In ogni Paese esiste una massa di elettori che cade in preda a demagoghi e a venditori di paradisi artificiali, ma da noi purtroppo questa massa ha più consistenza che altrove. Chi pratica il gioco delle tre carte e chi vende San Pietro o il Colosseo ha sempre trovato compratori.

Berlusconi è un venditore formidabile, in questo non ha rivali ed è la ragione per cui è già stato votato per cinque volte di seguito da milioni di italiani che hanno creduto in lui anche quando il Paese stava precipitando.

E’ possibile che gli credano ancora? Il popolo sovrano chiamato tra poco alle urne darà la risposta. La previsione è che questa volta scelga responsabilmente i partiti della democrazia, del cambiamento, del realismo. Non si tratta soltanto di uscire dall’emergenza completando i compiti che l’Europa ci ha assegnato. Si tratta di molto di più. Si tratta di ricostruire lo Stato, di modernizzare il «welfare», di accrescere la produttività, di combattere le mafie e le clientele parassitarie, di distribuire equamente il reddito, di snellire la burocrazia, di ridare ai giovani e alle famiglie speranza e fiducia.

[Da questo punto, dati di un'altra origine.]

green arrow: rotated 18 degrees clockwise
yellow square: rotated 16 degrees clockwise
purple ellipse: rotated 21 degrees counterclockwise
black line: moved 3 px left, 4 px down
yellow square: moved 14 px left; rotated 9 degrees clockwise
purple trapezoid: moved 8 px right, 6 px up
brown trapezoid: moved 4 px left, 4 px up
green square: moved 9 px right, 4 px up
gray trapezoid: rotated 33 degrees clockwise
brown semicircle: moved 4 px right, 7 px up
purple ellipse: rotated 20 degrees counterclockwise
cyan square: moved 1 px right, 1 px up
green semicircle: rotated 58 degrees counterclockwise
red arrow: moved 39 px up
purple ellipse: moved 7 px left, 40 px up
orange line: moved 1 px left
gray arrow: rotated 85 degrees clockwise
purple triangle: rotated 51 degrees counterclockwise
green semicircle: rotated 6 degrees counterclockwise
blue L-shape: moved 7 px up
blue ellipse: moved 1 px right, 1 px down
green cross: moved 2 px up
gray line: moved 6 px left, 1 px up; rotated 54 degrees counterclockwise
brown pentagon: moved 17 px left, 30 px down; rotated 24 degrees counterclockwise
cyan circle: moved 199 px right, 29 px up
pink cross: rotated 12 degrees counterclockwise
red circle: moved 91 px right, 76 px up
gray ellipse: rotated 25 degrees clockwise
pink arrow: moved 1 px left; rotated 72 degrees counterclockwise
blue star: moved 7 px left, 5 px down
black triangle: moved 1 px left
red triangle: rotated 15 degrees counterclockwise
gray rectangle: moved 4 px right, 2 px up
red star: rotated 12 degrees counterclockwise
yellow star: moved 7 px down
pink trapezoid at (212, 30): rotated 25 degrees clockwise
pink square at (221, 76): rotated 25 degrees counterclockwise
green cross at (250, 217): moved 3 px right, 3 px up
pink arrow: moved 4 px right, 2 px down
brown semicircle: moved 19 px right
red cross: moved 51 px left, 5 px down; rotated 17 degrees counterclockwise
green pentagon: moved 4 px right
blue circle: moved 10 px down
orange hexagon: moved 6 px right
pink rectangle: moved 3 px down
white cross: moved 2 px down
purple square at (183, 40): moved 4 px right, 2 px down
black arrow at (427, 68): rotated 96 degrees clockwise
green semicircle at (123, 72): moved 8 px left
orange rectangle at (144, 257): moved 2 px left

Problemi antichi, sempre discussi e mai risolti. Ora sono anch’essi diventati emergenza e con questo spirito vano affrontati senza dimenticarne un altro che tutti li condiziona: la costruzione dell’Europa come vera patria di tutti gli europei. Fuori da questo quadro saremo tutti condannati all’irrilevanza economica, politica, culturale.

Non dimenticatelo mai nei prossimi anni e non dimenticate che l’Italia non può far nulla senza l’Europa e l’Europa può fare ben poco senza l’Italia.

Cavour l’aveva capito e per fortuna anche la Francia, l’Inghilterra e la Prussia lo capirono. Solo così il movimento risorgimentale trovò il suo sbocco nella nascita dello Stato unitario. Talvolta la storia è maestra di vita e questo è l’obiettivo che ci sta dinanzi.